Department of Structural Biology, Stanford University, Stanford, CA 94305, USA.
Proteins. 2010 Sep;78(12):2668-78. doi: 10.1002/prot.22781.
Protein structure refinement is an important but unsolved problem; it must be solved if we are to predict biological function that is very sensitive to structural details. Specifically, critical assessment of techniques for protein structure prediction (CASP) shows that the accuracy of predictions in the comparative modeling category is often worse than that of the template on which the homology model is based. Here we describe a refinement protocol that is able to consistently refine submitted predictions for all categories at CASP7. The protocol uses direct energy minimization of the knowledge-based potential of mean force that is based on the interaction statistics of 167 atom types (Summa and Levitt, Proc Natl Acad Sci USA 2007; 104:3177-3182). Our protocol is thus computationally very efficient; it only takes a few minutes of CPU time to run typical protein models (300 residues). We observe an average structural improvement of 1% in GDT_TS, for predictions that have low and medium homology to known PDB structures (Global Distance Test score or GDT_TS between 50 and 80%). We also observe a marked improvement in the stereochemistry of the models. The level of improvement varies amongst the various participants at CASP, but we see large improvements (>10% increase in GDT_TS) even for models predicted by the best performing groups at CASP7. In addition, our protocol consistently improved the best predicted models in the refinement category at CASP7 and CASP8. These improvements in structure and stereochemistry prove the usefulness of our computationally inexpensive, powerful and automatic refinement protocol.

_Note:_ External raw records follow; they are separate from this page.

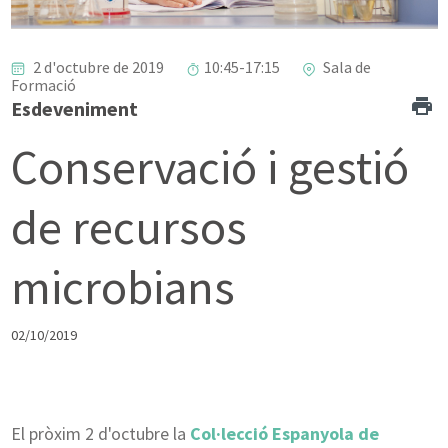
2 d'octubre de 2019
10:45-17:15
Sala de
Formació
Esdeveniment
Conservació i gestió
de recursos
microbians
02/10/2019
El pròxim 2 d'octubre la
Col·lecció Espanyola de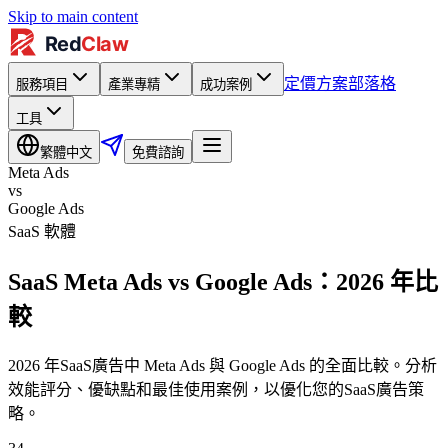
Skip to main content
定價方案
部落格
服務項目
產業專精
成功案例
工具
繁體中文
免費諮詢
Meta Ads
vs
Google Ads
SaaS 軟體
SaaS Meta Ads vs Google Ads：2026 年比
較
2026 年SaaS廣告中 Meta Ads 與 Google Ads 的全面比較。分析
效能評分、優缺點和最佳使用案例，以優化您的SaaS廣告策
略。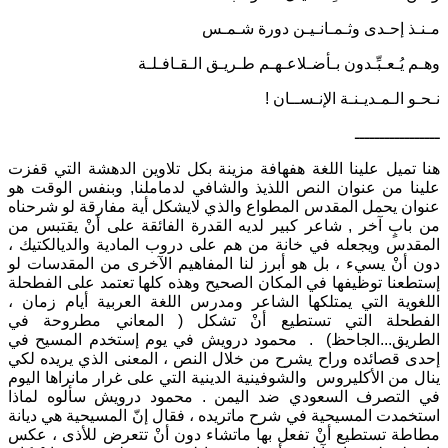
مـنـذ إحـدى وثـمـانـيـن دورة شـمـس
وهـم يُـعـبِّـدون بـأضـلاعـهـم طـريـق الـقـافـلـة
نـحـو الـمـديـنـة الإنـســان !
ـــــــــــــــــ
هنا تميل علينا اللغة هفهافة مزينة بكل تلاوين الدهشة التي قفزت
علينا من عنوان النص اللذيذ والشافي لدماملنا, وبنفس الوقت هو
عنوان يحمل المقدس المطواع والذي لايشكل أية مفارقة لو شرحناه
من بابٍ آخر , شاعر كبير لديه القدرة الفائقة على أنْ يقتبس من
المقدس ويجعله في خانة من هم على دروب المادية والديالكتيك ،
دون أنْ يسيء ، بل هو أبرز لنا المفاهيم الآخرى من المقدسات لو
إستطعنا توظيفها في المكان الصحيح وهذه كلها تعتمد على الفطحلة
اللغوية التي يمتلكها الشاعر ومدرس اللغة العربية أيام زمان ،
الفطحلة التي تستطيع أنْ تشكل ( المعاني مطروحة في
الطريق...الجاحظ) . محمود درويش في يوم إستخدم المسيح في
إحدى قصائده وراح يشرح من خلال النص ، المعنى الذي يريده لكي
ينال من الأكليروس والشوفينية الدينية التي على غرار مانراها اليوم
في التصرف السعودي ضد اليمن . محمود درويش سألوه لماذا
استخمدت المسيحية في شرح ماتريده ، فقال إنّ المسيحية هي ديانة
مطاطة تستطيع أنْ تفعل بها ماتشاء دون أنْ تتعرض للأذى ، عكس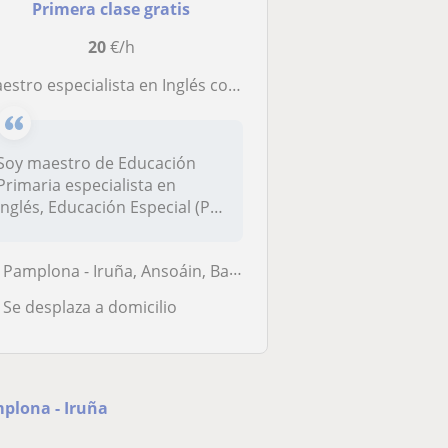
Primera clase gratis
20
€/h
estro especialista en Inglés con experiencia en la preparación de Exámenes Oficiales
Soy maestro de Educación
Primaria especialista en
Inglés, Educación Especial (PT)
y...
Pamplona - Iruña, Ansoáin, Barañain, Burlada - Burlata
Se desplaza a domicilio
mplona - Iruña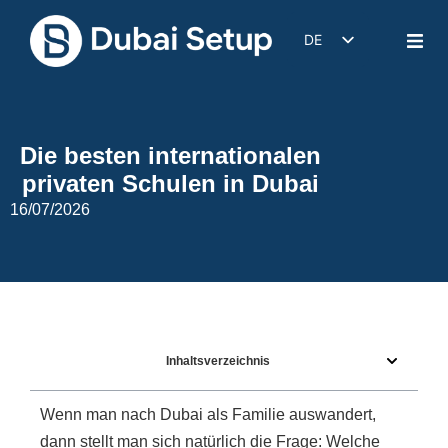
DE
EN
IT
FR
Die besten internationalen
ES
privaten Schulen in Dubai
16/07/2026
Inhaltsverzeichnis
Wenn man nach Dubai als Familie auswandert,
dann stellt man sich natürlich die Frage: Welche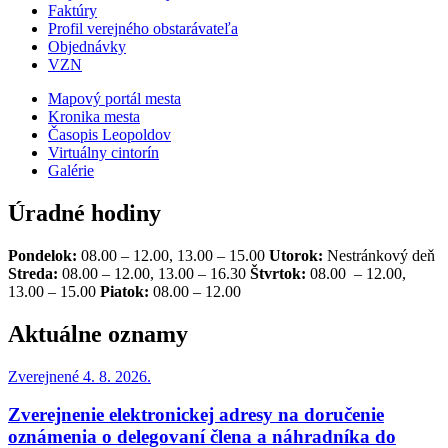
Faktúry
Profil verejného obstarávateľa
Objednávky
VZN
Mapový portál mesta
Kronika mesta
Časopis Leopoldov
Virtuálny cintorín
Galérie
Úradné hodiny
Pondelok:
08.00 – 12.00, 13.00 – 15.00
Utorok:
Nestránkový deň
Streda:
08.00 – 12.00, 13.00 – 16.30
Štvrtok:
08.00 – 12.00,
13.00 – 15.00
Piatok:
08.00 – 12.00
Aktuálne oznamy
Zverejnené 4. 8. 2026.
Zverejnenie elektronickej adresy na doručenie
oznámenia o delegovaní člena a náhradníka do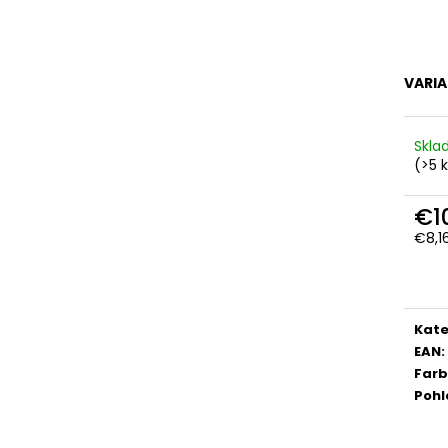
VARI
Skl
(>5 
€1
€8,1
Jedn
cena
Kate
EAN
:
Far
Pohl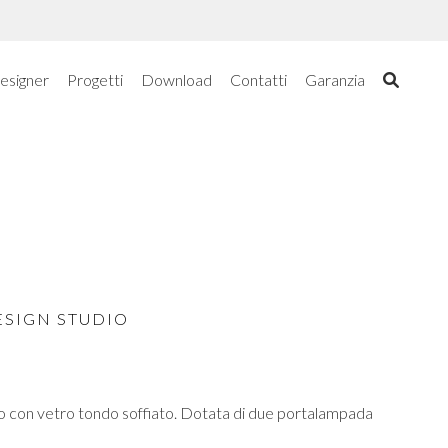
esigner
Progetti
Download
Contatti
Garanzia
ESIGN STUDIO
 con vetro tondo soffiato. Dotata di due portalampada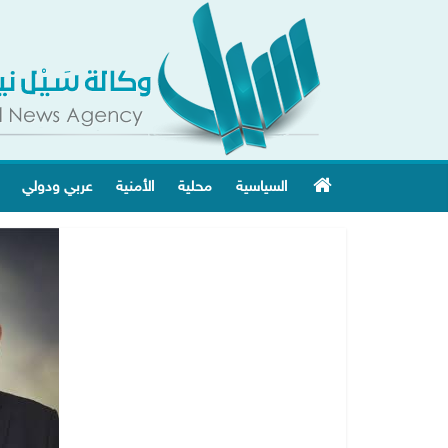
السياسية
محلية
الأمنية
عربي ودولي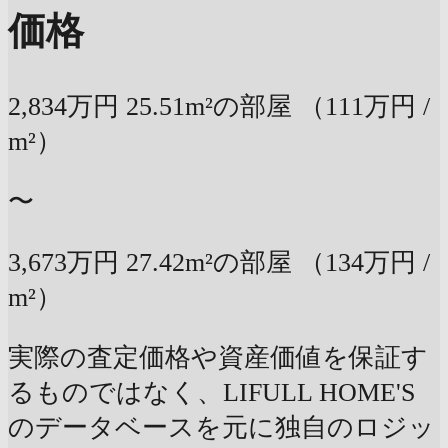
価格
2,834万円
25.51m²の部屋
（111万円 /
m²）
〜
3,673万円
27.42m²の部屋
（134万円 /
m²）
実際の査定価格や資産価値を保証す
るものではなく、LIFULL HOME'S
のデータベースを元に独自のロジッ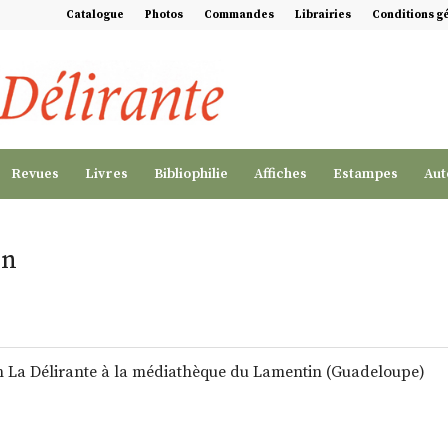
Catalogue
Photos
Commandes
Librairies
Conditions g
Revues
Livres
Bibliophilie
Affiches
Estampes
Aut
on
on La Délirante à la médiathèque du Lamentin (Guadeloupe)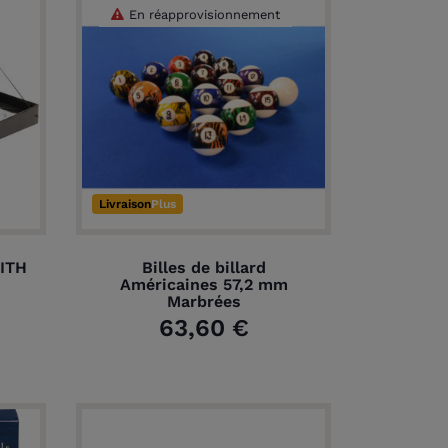
En réapprovisionnement
Livraison
Plus
ITH
Billes de billard
Américaines 57,2 mm
Marbrées
63,60 €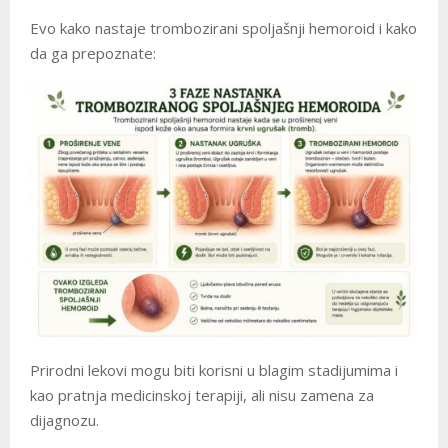
Evo kako nastaje trombozirani spoljašnji hemoroid i kako
da ga prepoznate:
Prirodni lekovi mogu biti korisni u blagim stadijumima i
kao pratnja medicinskoj terapiji, ali nisu zamena za
dijagnozu.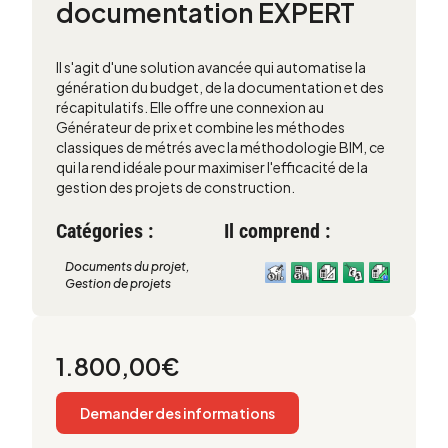
documentation EXPERT
Il s'agit d'une solution avancée qui automatise la
génération du budget, de la documentation et des
récapitulatifs. Elle offre une connexion au
Générateur de prix et combine les méthodes
classiques de métrés avec la méthodologie BIM, ce
qui la rend idéale pour maximiser l'efficacité de la
gestion des projets de construction.
Catégories :
Il comprend :
Documents du projet
,
Gestion de projets
1.800,00
€
Demander des informations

蛋白质结构精修是一个重要但尚未解决的问题;如果我们要预测对结构细节非常敏感的生物学功能,就必须解决这个问题。具体来说,蛋白质结构预测技术的关键评估(CASP)表明,同源建模类别中预测的准确性通常比基于同源模板的预测准确性差。在这里,我们描述了一种能够一致地改进 CASP7 所有类别提交预测的精修方案。该方案使用基于 167 种原子类型相互作用统计的基于知识的平均力势能的直接能量最小化(Summa 和 Levitt,Proc Natl Acad Sci USA 2007;104:3177-3182)。因此,我们的方案在计算上非常高效;运行典型的蛋白质模型(300 个残基)只需几分钟的 CPU 时间。我们观察到,对于与已知 PDB 结构具有低和中等同源性的预测(全局距离测试分数或 GDT_TS 在 50 到 80%之间),平均结构改进为 1%。我们还观察到模型立体化学的显著改善。在 CASP 中的各个参与者中,改进的程度有所不同,但我们甚至看到了很大的改进(GDT_TS 增加超过 10%),即使对于 CASP7 中表现最好的组预测的模型也是如此。此外,我们的方案在 CASP7 和 CASP8 的精修类别中一致地改进了预测最好的模型。这些结构和立体化学的改进证明了我们计算成本低、功能强大且自动的精修方案的有效性。